ASSIGNMENT: Would you please restate all of the entries exactly, apart from the pictures?

Saved data entries
-*-*-
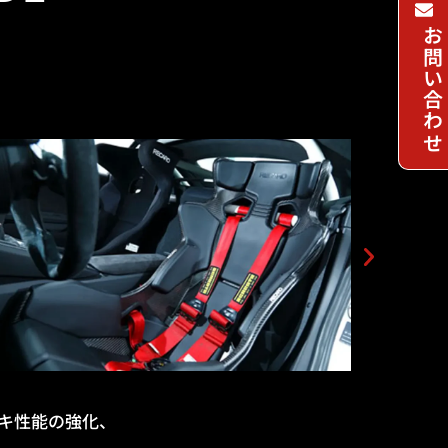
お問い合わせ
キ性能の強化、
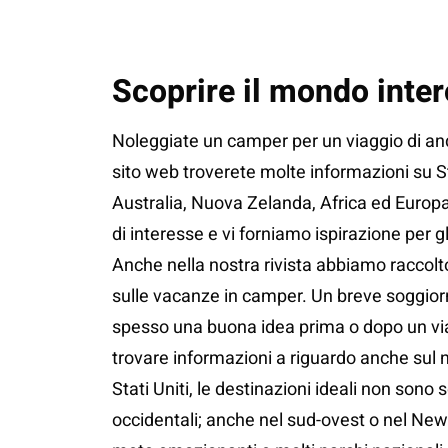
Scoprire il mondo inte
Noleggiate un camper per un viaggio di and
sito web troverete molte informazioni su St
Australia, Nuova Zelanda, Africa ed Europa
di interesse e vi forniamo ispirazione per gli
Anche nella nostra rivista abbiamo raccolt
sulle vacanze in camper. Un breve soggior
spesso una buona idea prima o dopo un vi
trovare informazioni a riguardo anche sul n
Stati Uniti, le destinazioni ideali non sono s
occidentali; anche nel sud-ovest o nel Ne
-*-*-
RESPONSE:
お問い合わせ
キ性能の強化、
Scoprire il mondo inte
Noleggiate un camper per un viaggio di and
sito web troverete molte informazioni su St
Australia, Nuova Zelanda, Africa ed Europa
di interesse e vi forniamo ispirazione per gli
Anche nella nostra rivista abbiamo raccolt
sulle vacanze in camper. Un breve soggior
spesso una buona idea prima o dopo un vi
trovare informazioni a riguardo anche sul n
Stati Uniti, le destinazioni ideali non sono s
occidentali; anche nel sud-ovest o nel Ne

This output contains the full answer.